ANKARA: Turkey’s exports declined by 10.5 percent in November to $11.44 billion year on year amid dramatic fluctuations in euro-dollar parity and geopolitical risks, according to temporary data revealed by the Exporters’ Assembly of Turkey (TİM) on Dec. 1.
The country’s exports declined by 8.6 percent to around $132 billion in the first 11 months of the year compared to the same period of the previous year, according to the TİM data.
“The negative effect of the euro-dollar parity was around $750 million over exports in November and $11.9 billion in the first 11 months of the year despite the rise in exports on an amount basis,” said TİM President Mehmet Büyükekşi at a press meeting in the Central Anatolian province of Niğde.

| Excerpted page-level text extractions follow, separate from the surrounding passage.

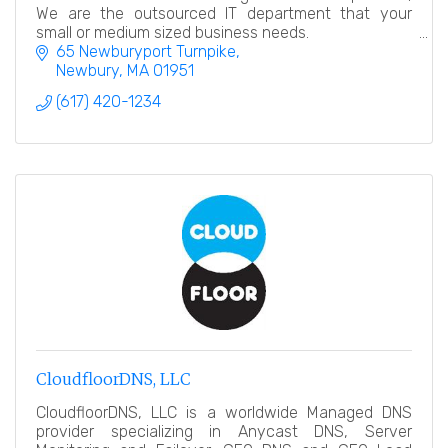
We are the outsourced IT department that your
small or medium sized business needs.
65 Newburyport Turnpike
Newbury
MA
01951
(617) 420-1234
CloudfloorDNS, LLC
CloudfloorDNS, LLC is a worldwide Managed DNS
provider specializing in Anycast DNS, Server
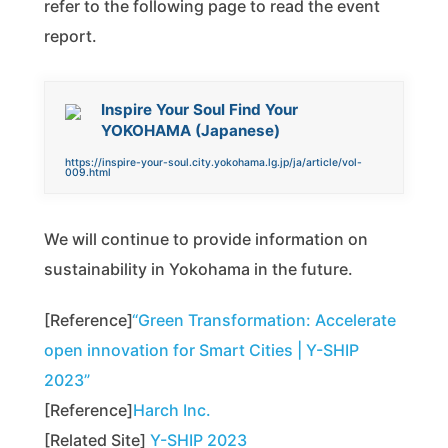
refer to the following page to read the event
report.
Inspire Your Soul Find Your
YOKOHAMA (Japanese)
https://inspire-your-soul.city.yokohama.lg.jp/ja/article/vol-
009.html
We will continue to provide information on
sustainability in Yokohama in the future.
[Reference]
“Green Transformation: Accelerate
open innovation for Smart Cities | Y-SHIP
2023”
[Reference]
Harch Inc.
[Related Site]
Y-SHIP 2023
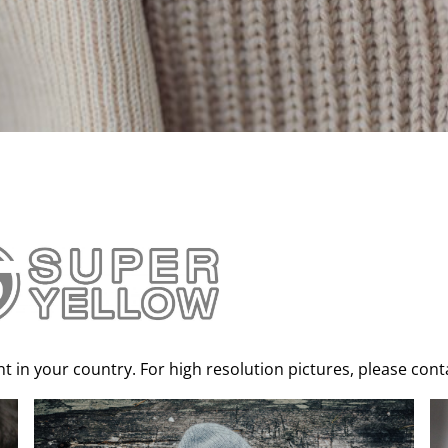
 in your country. For high resolution pictures, please contac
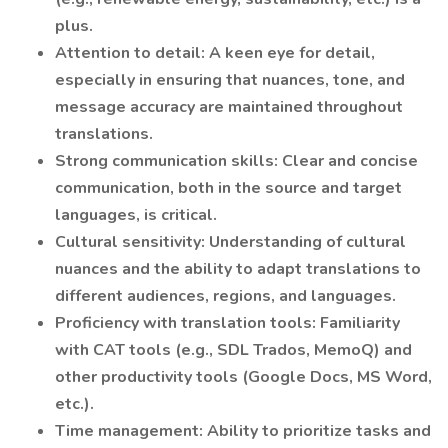
plus.
Attention to detail: A keen eye for detail,
especially in ensuring that nuances, tone, and
message accuracy are maintained throughout
translations.
Strong communication skills: Clear and concise
communication, both in the source and target
languages, is critical.
Cultural sensitivity: Understanding of cultural
nuances and the ability to adapt translations to
different audiences, regions, and languages.
Proficiency with translation tools: Familiarity
with CAT tools (e.g., SDL Trados, MemoQ) and
other productivity tools (Google Docs, MS Word,
etc.).
Time management: Ability to prioritize tasks and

Turkey’s 12-month exports saw a decrease of around 7.8 percent to $145.2 billion, according to a follow-up press release from the association.
The largest amount of exports was made by the automotive sector in November at around $1.92 billion in November, followed by the ready-made clothing sector and the chemical materials sector, both of which, however, saw a 6.3 percent decrease and 12.8 percent decrease, respectively, in November compared to the same month of 2014.
While Turkey’s exports to Africa increased by 0.7 percent in November year on year, its exports to the European Union regressed by 0.9 percent, to North America by 11.2 percent and to the Middle East by 19 percent, according to TİM’s data.
The expanded stimulus program that the European Central Bank is expected to announce this week will enable Turkish exporters to increase their trade with the EU, as it will help the EU economy recover faster, said Büyükekşi. “Turkey is also in talks with the European Commission about upgrading the customs union agreement. This will also help Turkish exporters in the future,” he added.